● Task item:
Retype, exactly as they appear below, the lines between the line holding "Hoe snel is de OXPS-naar-DJVU-conversie?" and the line holding "1873 – 1938 Alman sessiz sinemasının önemli", both ends included.
--- Dataset Enclosed Below ---
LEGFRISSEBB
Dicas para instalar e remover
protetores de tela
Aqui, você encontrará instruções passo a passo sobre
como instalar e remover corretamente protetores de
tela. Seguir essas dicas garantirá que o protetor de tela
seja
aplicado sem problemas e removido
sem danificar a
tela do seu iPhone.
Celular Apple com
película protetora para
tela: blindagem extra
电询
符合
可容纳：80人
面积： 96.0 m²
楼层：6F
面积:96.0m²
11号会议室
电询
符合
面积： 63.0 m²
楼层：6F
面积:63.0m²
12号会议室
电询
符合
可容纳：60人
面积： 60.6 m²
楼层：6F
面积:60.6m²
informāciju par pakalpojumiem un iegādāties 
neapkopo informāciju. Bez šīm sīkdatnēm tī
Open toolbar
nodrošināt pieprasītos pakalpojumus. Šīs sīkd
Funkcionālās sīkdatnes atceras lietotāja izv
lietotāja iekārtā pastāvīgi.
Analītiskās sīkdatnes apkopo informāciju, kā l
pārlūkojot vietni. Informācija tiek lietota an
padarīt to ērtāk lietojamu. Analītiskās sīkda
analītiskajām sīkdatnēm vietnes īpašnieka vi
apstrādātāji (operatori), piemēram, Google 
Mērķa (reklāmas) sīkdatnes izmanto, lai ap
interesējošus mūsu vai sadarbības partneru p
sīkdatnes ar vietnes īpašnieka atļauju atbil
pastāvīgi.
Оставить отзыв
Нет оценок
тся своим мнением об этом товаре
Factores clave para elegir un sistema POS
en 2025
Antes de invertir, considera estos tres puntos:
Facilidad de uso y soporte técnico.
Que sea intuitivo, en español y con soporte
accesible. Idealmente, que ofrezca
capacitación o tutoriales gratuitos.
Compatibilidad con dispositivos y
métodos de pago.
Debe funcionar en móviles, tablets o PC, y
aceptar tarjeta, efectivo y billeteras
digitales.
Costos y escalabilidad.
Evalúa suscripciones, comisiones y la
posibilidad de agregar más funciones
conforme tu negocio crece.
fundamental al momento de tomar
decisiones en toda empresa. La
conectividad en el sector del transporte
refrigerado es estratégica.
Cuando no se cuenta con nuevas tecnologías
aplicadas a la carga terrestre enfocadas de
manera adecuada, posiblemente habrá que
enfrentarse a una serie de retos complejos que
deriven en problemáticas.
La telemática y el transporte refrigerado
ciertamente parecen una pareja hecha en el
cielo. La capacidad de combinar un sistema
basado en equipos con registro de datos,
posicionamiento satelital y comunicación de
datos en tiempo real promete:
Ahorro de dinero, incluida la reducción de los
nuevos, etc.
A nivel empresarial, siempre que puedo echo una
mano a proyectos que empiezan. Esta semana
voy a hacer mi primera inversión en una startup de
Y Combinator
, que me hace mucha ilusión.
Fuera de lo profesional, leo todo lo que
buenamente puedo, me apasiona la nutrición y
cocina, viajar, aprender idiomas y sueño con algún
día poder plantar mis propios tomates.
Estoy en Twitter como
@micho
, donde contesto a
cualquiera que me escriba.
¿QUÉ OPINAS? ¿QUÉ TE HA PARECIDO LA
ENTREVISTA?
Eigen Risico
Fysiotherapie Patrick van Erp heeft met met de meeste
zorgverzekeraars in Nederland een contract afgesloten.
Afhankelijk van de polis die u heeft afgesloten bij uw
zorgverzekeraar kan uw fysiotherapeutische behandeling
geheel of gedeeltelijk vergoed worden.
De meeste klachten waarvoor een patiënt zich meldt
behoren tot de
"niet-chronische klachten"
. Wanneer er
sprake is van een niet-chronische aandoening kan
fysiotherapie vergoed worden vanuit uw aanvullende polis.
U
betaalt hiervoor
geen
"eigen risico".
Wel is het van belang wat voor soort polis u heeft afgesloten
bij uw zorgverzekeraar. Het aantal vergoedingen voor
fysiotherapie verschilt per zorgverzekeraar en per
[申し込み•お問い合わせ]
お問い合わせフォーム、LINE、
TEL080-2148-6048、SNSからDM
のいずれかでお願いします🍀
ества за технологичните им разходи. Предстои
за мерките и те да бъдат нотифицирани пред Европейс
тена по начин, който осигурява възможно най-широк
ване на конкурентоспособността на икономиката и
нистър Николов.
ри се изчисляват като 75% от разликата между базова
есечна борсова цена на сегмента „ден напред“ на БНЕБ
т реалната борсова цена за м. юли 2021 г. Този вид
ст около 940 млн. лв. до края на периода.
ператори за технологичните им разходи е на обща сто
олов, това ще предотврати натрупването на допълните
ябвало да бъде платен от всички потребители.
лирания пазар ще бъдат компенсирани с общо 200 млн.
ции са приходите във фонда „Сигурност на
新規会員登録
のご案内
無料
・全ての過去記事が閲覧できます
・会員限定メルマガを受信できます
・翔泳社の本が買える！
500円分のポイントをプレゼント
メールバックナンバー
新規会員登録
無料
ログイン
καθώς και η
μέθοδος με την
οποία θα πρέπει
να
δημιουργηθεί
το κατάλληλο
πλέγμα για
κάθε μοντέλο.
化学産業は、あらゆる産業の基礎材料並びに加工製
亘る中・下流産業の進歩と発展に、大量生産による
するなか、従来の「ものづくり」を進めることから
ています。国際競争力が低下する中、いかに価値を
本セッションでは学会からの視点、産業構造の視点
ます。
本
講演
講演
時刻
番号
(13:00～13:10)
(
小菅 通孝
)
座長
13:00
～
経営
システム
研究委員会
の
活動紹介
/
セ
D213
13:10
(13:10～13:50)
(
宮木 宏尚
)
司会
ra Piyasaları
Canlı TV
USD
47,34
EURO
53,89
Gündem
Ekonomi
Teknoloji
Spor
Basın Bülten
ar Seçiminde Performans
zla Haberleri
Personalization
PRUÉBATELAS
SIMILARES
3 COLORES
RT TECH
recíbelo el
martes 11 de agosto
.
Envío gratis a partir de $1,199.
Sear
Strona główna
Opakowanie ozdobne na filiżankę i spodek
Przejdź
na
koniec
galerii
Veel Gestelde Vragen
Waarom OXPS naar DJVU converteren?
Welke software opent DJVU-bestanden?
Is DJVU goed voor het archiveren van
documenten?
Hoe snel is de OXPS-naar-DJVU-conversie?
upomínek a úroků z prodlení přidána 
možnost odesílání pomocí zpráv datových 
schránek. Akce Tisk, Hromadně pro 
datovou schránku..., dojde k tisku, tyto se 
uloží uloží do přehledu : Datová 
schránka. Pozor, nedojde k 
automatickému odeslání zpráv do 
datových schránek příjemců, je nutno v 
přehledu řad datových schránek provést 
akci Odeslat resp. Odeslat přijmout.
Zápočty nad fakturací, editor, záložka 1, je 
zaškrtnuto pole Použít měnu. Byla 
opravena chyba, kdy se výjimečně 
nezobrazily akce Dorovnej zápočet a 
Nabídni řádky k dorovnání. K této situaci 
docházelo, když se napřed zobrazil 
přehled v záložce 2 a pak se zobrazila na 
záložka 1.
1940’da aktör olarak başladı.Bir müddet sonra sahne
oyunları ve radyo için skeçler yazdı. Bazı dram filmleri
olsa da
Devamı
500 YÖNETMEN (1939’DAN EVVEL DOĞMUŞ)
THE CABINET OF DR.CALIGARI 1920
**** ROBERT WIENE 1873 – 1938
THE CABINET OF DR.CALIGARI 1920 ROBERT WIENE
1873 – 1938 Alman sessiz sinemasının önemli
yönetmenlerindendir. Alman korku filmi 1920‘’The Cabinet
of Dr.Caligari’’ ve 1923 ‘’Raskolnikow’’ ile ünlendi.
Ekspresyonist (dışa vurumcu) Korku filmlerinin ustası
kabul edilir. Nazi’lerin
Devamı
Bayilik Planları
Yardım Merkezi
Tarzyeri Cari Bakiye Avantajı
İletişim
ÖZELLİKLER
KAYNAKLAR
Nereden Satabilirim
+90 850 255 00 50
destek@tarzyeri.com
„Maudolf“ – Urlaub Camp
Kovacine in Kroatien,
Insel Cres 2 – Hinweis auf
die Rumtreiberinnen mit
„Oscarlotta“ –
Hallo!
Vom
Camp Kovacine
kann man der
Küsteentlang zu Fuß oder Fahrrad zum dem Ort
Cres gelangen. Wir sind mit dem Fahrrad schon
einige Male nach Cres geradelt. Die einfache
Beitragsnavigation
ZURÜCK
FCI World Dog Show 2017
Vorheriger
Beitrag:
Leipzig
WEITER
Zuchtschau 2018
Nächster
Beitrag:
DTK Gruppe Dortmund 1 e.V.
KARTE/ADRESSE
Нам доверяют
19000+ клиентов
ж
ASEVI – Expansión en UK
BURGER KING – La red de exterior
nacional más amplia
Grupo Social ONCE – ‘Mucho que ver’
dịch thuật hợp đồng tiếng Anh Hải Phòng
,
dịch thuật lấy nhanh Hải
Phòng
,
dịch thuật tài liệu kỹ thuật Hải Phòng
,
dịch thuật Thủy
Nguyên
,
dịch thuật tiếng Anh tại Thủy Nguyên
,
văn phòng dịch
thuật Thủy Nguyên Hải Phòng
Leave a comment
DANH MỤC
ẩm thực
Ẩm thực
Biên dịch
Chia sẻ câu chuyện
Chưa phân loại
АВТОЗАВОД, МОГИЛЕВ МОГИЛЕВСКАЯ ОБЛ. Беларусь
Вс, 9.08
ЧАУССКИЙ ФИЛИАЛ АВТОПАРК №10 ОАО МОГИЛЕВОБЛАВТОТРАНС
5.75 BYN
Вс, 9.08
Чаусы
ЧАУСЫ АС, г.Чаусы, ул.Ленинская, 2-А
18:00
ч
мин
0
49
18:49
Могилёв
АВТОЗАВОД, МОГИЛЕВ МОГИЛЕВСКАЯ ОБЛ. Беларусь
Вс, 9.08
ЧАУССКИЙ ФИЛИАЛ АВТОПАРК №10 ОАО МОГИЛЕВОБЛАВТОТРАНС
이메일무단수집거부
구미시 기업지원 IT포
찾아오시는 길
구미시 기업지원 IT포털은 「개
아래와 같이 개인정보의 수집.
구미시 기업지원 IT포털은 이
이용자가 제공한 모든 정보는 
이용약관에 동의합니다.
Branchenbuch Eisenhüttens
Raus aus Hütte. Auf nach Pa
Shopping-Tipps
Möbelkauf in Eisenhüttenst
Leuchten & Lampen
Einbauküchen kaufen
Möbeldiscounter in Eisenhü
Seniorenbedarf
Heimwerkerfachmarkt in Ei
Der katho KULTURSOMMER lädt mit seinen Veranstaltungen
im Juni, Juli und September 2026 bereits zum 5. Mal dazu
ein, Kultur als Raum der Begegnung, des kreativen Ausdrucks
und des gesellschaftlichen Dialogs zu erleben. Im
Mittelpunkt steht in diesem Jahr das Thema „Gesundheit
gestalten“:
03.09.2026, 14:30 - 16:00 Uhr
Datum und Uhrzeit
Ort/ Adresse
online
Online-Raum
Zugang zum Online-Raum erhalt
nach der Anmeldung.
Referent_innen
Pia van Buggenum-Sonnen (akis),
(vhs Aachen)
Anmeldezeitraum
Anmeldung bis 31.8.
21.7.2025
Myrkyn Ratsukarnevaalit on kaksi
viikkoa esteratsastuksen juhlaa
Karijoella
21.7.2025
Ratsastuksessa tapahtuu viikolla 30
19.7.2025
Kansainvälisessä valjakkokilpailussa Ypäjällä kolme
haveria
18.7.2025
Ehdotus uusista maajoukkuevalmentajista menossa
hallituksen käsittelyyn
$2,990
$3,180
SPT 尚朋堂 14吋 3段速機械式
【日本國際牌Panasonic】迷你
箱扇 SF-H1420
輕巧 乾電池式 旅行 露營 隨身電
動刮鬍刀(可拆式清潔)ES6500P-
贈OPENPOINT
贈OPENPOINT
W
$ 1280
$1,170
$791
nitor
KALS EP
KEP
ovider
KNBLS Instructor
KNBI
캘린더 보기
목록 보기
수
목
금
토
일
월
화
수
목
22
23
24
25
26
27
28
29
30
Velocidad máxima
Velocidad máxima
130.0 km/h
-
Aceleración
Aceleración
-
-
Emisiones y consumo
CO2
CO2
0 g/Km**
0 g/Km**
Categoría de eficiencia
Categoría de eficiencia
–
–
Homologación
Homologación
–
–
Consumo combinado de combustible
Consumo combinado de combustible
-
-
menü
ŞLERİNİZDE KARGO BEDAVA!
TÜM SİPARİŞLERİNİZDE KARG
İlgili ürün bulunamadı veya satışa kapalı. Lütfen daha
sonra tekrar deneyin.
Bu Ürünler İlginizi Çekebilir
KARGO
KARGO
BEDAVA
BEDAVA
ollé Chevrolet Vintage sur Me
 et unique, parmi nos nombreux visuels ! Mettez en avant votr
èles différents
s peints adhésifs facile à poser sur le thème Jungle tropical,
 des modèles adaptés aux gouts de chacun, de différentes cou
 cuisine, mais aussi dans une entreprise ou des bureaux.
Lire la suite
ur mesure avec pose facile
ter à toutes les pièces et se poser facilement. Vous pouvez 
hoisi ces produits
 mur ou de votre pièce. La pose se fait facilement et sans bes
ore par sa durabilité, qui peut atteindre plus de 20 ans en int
--- End of Enclosed Dataset ---
● Problem solution:
Hoe snel is de OXPS-naar-DJVU-conversie?
upomínek a úroků z prodlení přidána 
možnost odesílání pomocí zpráv datových 
schránek. Akce Tisk, Hromadně pro 
datovou schránku..., dojde k tisku, tyto se 
uloží uloží do přehledu : Datová 
schránka. Pozor, nedojde k 
automatickému odeslání zpráv do 
datových schránek příjemců, je nutno v 
přehledu řad datových schránek provést 
akci Odeslat resp. Odeslat přijmout.
Zápočty nad fakturací, editor, záložka 1, je 
zaškrtnuto pole Použít měnu. Byla 
opravena chyba, kdy se výjimečně 
nezobrazily akce Dorovnej zápočet a 
Nabídni řádky k dorovnání. K této situaci 
docházelo, když se napřed zobrazil 
přehled v záložce 2 a pak se zobrazila na 
záložka 1.
1940’da aktör olarak başladı.Bir müddet sonra sahne
oyunları ve radyo için skeçler yazdı. Bazı dram filmleri
olsa da
Devamı
500 YÖNETMEN (1939’DAN EVVEL DOĞMUŞ)
THE CABINET OF DR.CALIGARI 1920
**** ROBERT WIENE 1873 – 1938
THE CABINET OF DR.CALIGARI 1920 ROBERT WIENE
1873 – 1938 Alman sessiz sinemasının önemli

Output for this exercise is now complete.